22nd January 2014
Ian Copelin, Investment Director, my wealth, comments “Data released today (22 January 2014) shows that UK unemployment has declined to 7.1%. This fall was more than economists were forecasting and puts it within spitting distance of the 7% threshold at which the Governor of the Bank of England, Mark Carney, said the Monetary Policy Committee (MPC) would consider raising interest rates. At the time Mark Carney introduced the UK to forward guidance in August last year, the BoE (and the market) wasn’t expecting 7% to be reached until 2016 (i.e. the BoE effectively stated that it did not anticipate raising rates until 2016).

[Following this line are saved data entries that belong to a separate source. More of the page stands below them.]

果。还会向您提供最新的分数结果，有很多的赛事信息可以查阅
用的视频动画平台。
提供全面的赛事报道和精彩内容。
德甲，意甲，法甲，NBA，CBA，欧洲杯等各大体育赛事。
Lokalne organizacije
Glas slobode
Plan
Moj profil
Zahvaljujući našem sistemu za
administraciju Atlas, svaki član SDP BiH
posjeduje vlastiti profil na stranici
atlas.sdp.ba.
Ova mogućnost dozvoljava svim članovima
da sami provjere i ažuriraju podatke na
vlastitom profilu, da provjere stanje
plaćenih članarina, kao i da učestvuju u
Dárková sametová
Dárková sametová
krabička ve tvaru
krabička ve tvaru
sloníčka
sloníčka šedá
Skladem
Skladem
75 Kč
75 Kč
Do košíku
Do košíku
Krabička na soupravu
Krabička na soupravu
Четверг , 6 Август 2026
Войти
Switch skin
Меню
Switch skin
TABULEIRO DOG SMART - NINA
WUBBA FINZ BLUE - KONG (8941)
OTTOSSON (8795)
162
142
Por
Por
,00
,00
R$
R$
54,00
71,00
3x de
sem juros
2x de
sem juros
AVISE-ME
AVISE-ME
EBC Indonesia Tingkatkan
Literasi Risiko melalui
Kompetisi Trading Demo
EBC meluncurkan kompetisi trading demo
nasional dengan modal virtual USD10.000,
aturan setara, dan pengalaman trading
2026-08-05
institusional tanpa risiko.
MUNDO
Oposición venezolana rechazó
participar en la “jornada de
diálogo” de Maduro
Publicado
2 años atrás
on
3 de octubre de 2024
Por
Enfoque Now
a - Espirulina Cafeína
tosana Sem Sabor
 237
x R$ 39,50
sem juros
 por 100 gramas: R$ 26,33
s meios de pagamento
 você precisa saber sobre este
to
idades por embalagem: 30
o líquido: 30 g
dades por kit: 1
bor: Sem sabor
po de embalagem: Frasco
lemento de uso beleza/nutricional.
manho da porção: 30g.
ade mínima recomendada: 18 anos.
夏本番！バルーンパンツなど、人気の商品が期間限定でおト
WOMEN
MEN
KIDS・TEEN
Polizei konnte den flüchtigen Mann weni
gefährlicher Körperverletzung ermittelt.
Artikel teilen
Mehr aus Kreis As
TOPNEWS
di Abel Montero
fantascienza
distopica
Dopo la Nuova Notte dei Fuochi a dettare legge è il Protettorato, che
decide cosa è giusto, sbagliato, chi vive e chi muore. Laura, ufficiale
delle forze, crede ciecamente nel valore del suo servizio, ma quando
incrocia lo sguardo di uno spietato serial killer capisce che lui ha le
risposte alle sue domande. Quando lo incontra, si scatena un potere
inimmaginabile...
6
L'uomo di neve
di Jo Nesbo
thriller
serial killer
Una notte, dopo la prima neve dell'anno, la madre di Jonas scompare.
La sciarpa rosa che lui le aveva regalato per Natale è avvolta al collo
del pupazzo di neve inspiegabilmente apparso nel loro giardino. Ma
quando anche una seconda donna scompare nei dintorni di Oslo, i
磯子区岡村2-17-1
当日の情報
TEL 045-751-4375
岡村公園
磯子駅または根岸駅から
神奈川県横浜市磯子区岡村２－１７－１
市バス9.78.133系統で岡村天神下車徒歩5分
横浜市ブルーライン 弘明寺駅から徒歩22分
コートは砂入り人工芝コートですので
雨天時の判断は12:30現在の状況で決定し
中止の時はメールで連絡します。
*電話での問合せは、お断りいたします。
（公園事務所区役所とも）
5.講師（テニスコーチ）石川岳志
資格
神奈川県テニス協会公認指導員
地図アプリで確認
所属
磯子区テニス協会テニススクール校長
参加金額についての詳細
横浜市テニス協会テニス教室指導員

Separately today, the minutes of the last Bank of England MPC meeting on 8/9 January have been released. Whilst the BoE acknowledges that the UK economic recovery is strengthening and that the unemployment rate will reach 7% “materially earlier” than previously forecast, the MPC also states that it sees “no immediate need to raise bank rate even if the 7% unemployment threshold were to be reached in the near future”. This shouldn’t be a surprise as Mark Carney has always stressed that 7% is not necessarily the trigger for raising interest rates, but a staging post to assess the economy (i.e. only the commitment to keep rates at current levels falls away once unemployment falls below 7%).
Given the slack (or ‘output gap’ – please see our market update ‘Goldilocks and the Three Knockouts’) in the economy, coupled with the fact that inflation remains subdued and real incomes continue to be squeezed by stagnating wages, I see no reasons at present for the BoE to increase interest rates in either this year or next.”